ST. PAUL, Minn. — Archbishop John C. Nienstedt of St. Paul and Minneapolis told priests and staff about recent allegations against him involving events alleged to have occurred a decade ago before he began serving in the Archdiocese of St. Paul and Minneapolis, calling them “absolutely and entirely false.”
The claims do not involve minors, and they do not implicate any kind of illegal or criminal behavior.
The new allegations were made public in an article posted on Commonweal magazine’s website. The article notes an internal investigation Archbishop Nienstedt ordered after he became aware of the allegations.
“I have ordered that the investigation be conducted for the benefit of the archdiocese. It would be unfair to ignore these allegations simply because I know them to be false,” Archbishop Nienstedt said in a July 1 statement sent to all priests, deacons and archdiocesan staff, and posted at archspm.org.
“Since I would instruct the archdiocese to investigate similar allegations made against any priest, I had ordered the archdiocese to independently investigate the allegations made against me,” he said.
In overseeing the investigation, which is ongoing, Auxiliary Bishop Lee A. Piche hired an outside firm unaffiliated with the archdiocese to conduct it.
The archdiocese also notified the apostolic nuncio, who oversees all bishops in the U.S., of the allegations, and will inform him of the results of the investigation once it’s completed.
Ordained a priest of the Detroit Archdiocese in 1974, then-Father Nienstedt was appointed an auxiliary bishop for Detroit in 1996. In 2001, he was named to head the Diocese of New Ulm, Minnesota. In 2007, he was named coadjutor archbishop for St. Paul and Minneapolis and about a year later automatically became head of the archdiocese when Archbishop Harry J. Flynn retired.
Commonweal, a lay-run magazine published in New York, quoted the archdiocese’s former top canon lawyer, Jennifer Haselberger, as saying the claims involve “sexual impropriety on the part of the archbishop.”
In a written response, Archbishop Nienstedt told Commonweal the allegations are nothing more than a “personal attack against me due to my unwavering stance on issues consistent with church teaching, such as opposition to so-called same-sex marriage.”
Associate editor Grant Gallicho, who wrote the story, also reported that Archbishop Nienstedt told him: “I have never engaged in sexual misconduct and certainly have not made any sexual advances toward anyone.”
Haselberger resigned from her position as archdiocesan chancellor for canonical affairs in April 2013 over what she said were serious disagreements she had with archdiocesan officials on procedures for handling abuse claims.
In October 2013, the archdiocese announced a newly formed Safe Environment and Ministerial Standards Task Force to conduct a full review of the Archdiocese of St.
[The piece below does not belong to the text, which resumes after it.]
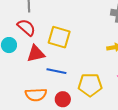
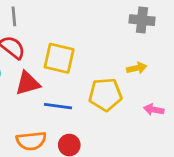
yellow pentagon: (90, 85) -> (105, 95), moved

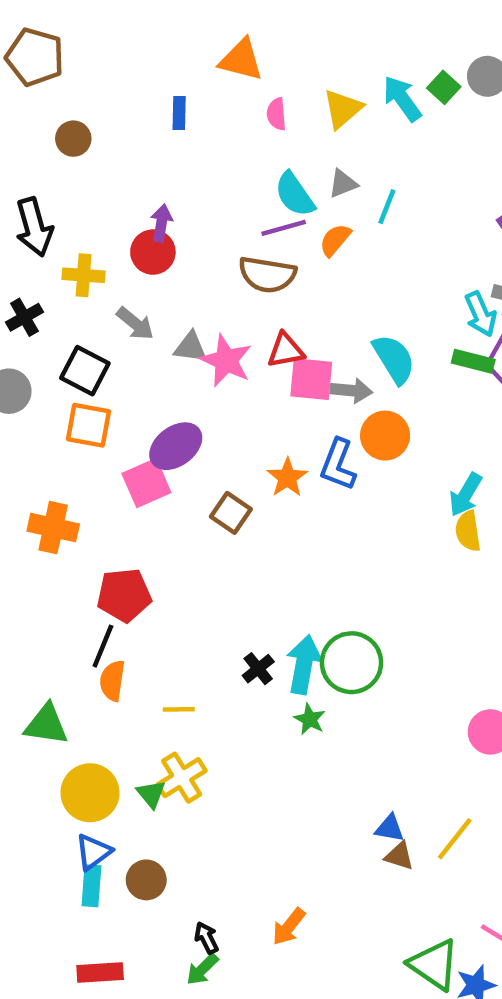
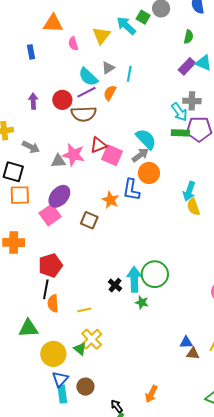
red circle: (153, 252) -> (62, 100), moved
gray triangle: (191, 347) -> (58, 161), moved
pink square: (311, 379) -> (112, 155), turned 30
gray arrow: (351, 390) -> (140, 155), moved, turned -30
Paul and Minneapolis’ policies and practices and “any and all issues” related to clergy sexual misconduct.
The task force was created amid media reports of sexual misconduct allegations concerning certain priests in the archdiocese and criticism of how their cases were handled by archdiocesan officials.
In November, Archbishop Nienstedt released the names of priests with substantiated allegations of child sexual abuse against them after getting court permission.
In December, the archbishop voluntarily stepped aside from all public ministry while St. Paul Police investigated an allegation that he inappropriately touched a male minor on the buttocks in 2009 during a group photo session after a confirmation ceremony.
The allegation was brought to the police Dec. 16, 2013. In a letter to Catholics released the following day, Archbishop Nienstedt called the allegation “absolutely and entirely false.”
He returned to public ministry in March of this year, following a thorough investigation by police of the claim and the announcement by the Ramsey County Attorney’s Office no charges would be filed against the archbishop.
A memo accompanying the announcement said the case was reviewed by an assistant county attorney “with many years of experience prosecuting child sex abuse cases,” who agreed that there should be no charges in the case.